ImagePatchPyramid::ImagePatchPyramid (  )

Placeholder Constructor.

Used to create a placeholder for an IPP, which can then be read from a file stream using the >> operator. Typical usage for this constructor is:

ipp = new ImagePatchPyramid();
in >> ipp;

ImagePatchPyramid::~ImagePatchPyramid (  ) [virtual]

Default Destructor.

Deallocates all memory associated with the IPP.


Member Function Documentation

void ImagePatchPyramid::changeInputImageSize ( CvSize  newInputSize,
CvSize  newSubImageSize 
)

Change the size of the input image and the downsampled image patches.

Parameters:
newInputSizeThe size of the next image that will be searched.
newSubImageSizeThe desired size of the downsampled image patches. If the subImageSize is too small (below getMinSize()), the smallest scale is dropped and subImageSize is scaled up proportionally to the next scale. This process is repeated until subImageSIze is greater than getMinSize(). By default, minSize is 60x40.
void ImagePatchPyramid::changeInputImageSize ( CvSize  newInputSize )

Change the size of the input image and the downsampled image patches. Omitting a newSubImageSize causes the smallest-used-scale to have a 1-1 pixel mapping with the downsampled image patch -- i.e. information is not lost in the smallest scale.

Parameters:
newInputSizeThe size of the next image that will be searched.
CvSize ImagePatchPyramid::getMinSize (  )

Get the minimum allowed subImageSize.

If the subImageSize is too small (below getMinSize()), the smallest scale is dropped and subImageSize is scaled up proportionally to the next scale. This process is repeated until subImageSIze is greater than getMinSize(). By default, minSize is 60x40.

int ImagePatchPyramid::getNumScales (  )

The total number of levels that the IP Pyramid has.

Note that this may be different from the number of scales that the IP Pyramid is *using*. If the subImageSize is too small (below getMinSize()), the smallest scale is dropped and subImageSize is scaled up proportionally to the next scale. This process is repeated until subImageSIze is greater than getMinSize(). To find out how many scales that the IPP is using, call getUsedScales().

int ImagePatchPyramid::getSameFrameOptimizations (  )

Check whether same-frame optimizations are being used.

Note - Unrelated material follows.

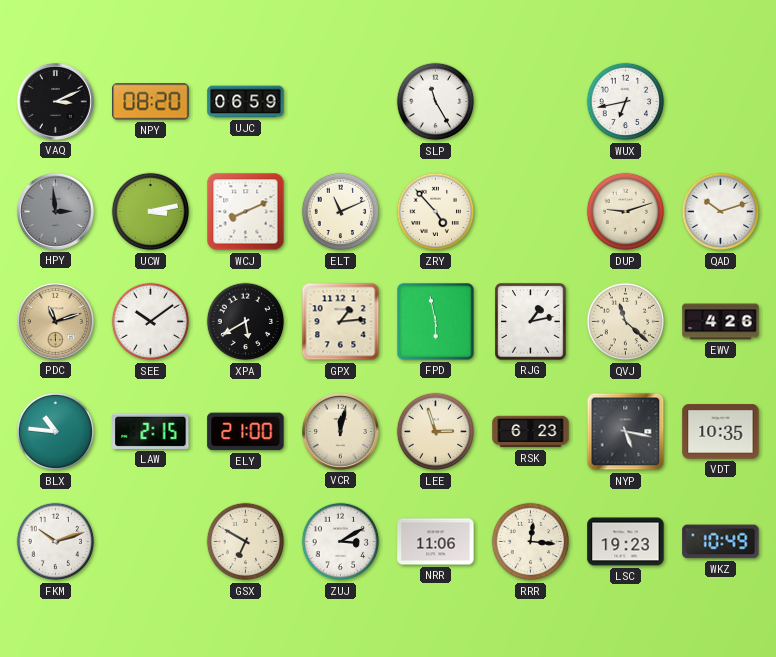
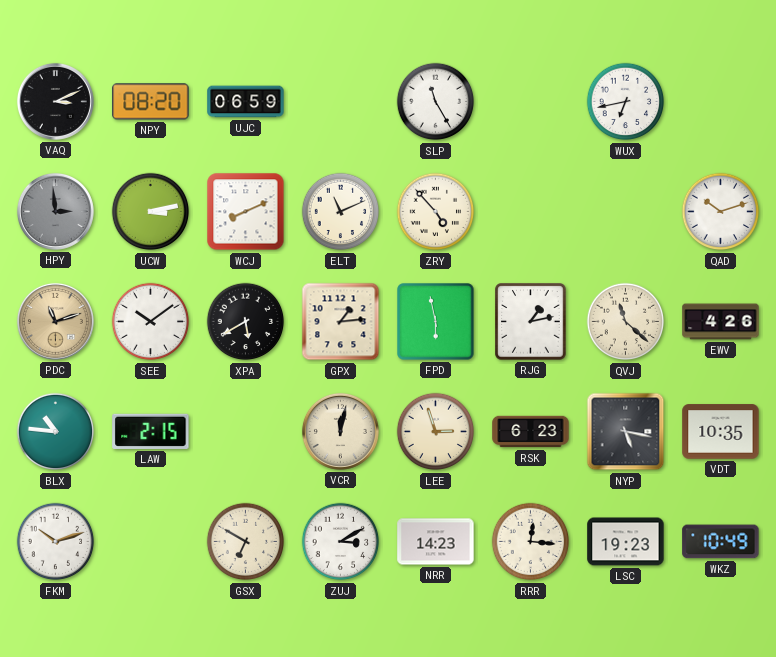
DUP: 9:12 -> none
ELY: 21:00 -> none
NRR: 11:06 -> 14:23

Under certain conditions, the computation needed to search a frame a second time are less than the computations needed to search it a first time. In these conditions, the same-frame optimizations will automatically be used. However, this requires setting setNewImage() each time the image to search changes (i.e. a new frame). If you are in a situation in which you know that each frame will only be fixated at one point, you may wish to turn same-frame optimizations off.

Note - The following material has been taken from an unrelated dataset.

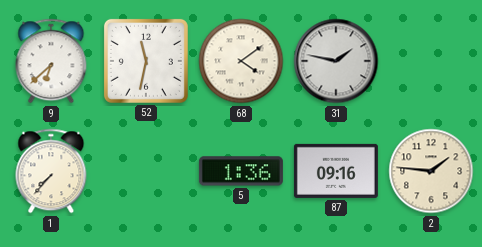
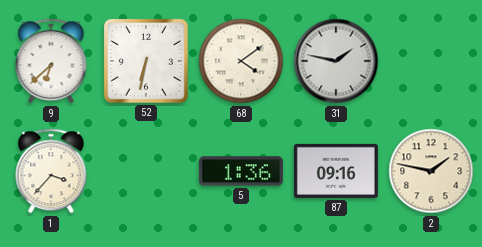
52: 11:32 -> 6:32
1: 7:37 -> 3:37
2: 1:46 -> 1:47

CvSize ImagePatchPyramid::getSubImageSize (  )

The common reference size that image patches are down-scaled to.

This is not necessarily the value set in the constructor, or in changeInputImageSize(). If the requested subImageSize is too small (below getMinSize()), the smallest scale is dropped and subImageSize is scaled up proportionally to the next scale. This process is repeated until subImageSIze is greater than getMinSize().

int ImagePatchPyramid::getUsedScales (  )

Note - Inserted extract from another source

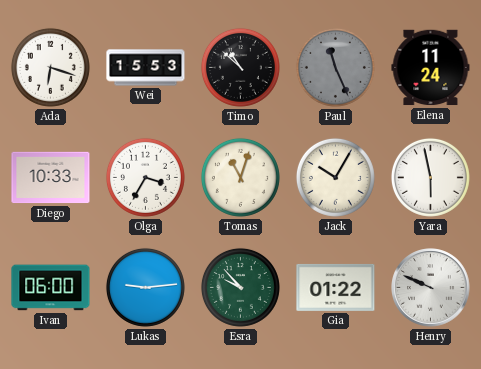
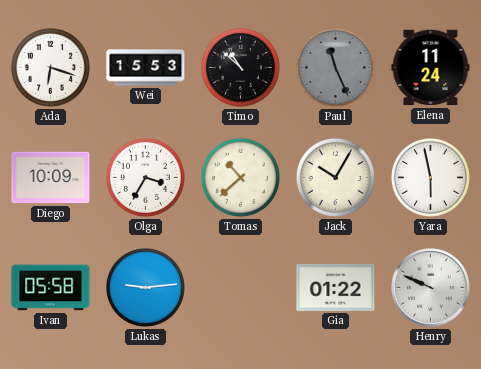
Diego: 10:33 -> 10:09
Tomas: 11:03 -> 10:38
Ivan: 06:00 -> 05:58
Esra: 9:53 -> none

The total number of levels that the IP Pyramid is currently using.

Note that this may be different from the number of scales that the IP Pyramid has. If the subImageSize is too small (below getMinSize()), the smallest scale is dropped and subImageSize is scaled up proportionally to the next scale. This process is repeated until subImageSIze is greater than getMinSize(). To find out how many scales that the IPP is has, call getNumScales().

CvRect ImagePatchPyramid::getVisibleRegion ( CvPoint  searchPoint )

Find the region of the belief map that is visible in any scales when fixating a grid-point.

NOTE: We assume that all patches are concentric, and that the largest image patch comes first.

Parameters:
searchPointThe grid-cell center of fixation.
void ImagePatchPyramid::saveVisualization ( IplImage *  grayFrame,
CvPoint  searchPoint,
const char *  base_filename 
)

Save a variety of visual representations of the process of fixating with an IPP to image files.

This method saves a series of .png image files, each with a prefix given by base_filename. Images with the following suffix are created:

  • FullInputImage - The full input image contained in grayFrame.
  • Scale-[0:N] - The down-sampled representation of each image patch.
  • FoveatedInputImage - A reconstruction of the full image using the donwsampled patches.
  • FoveatedInputImageWithLooking - Same as above, with white boxes drawn around each scale.
  • FoveatedInputImageWithGrid - Same as above, but with a grid overlayed showing the grid-cells.
  • FullInputImageWithGrid - Full image with black rectangles showing grid-cell locations.
  • FullInputImageWithLooking - Same as above, but with wite boxes drawn around each scale.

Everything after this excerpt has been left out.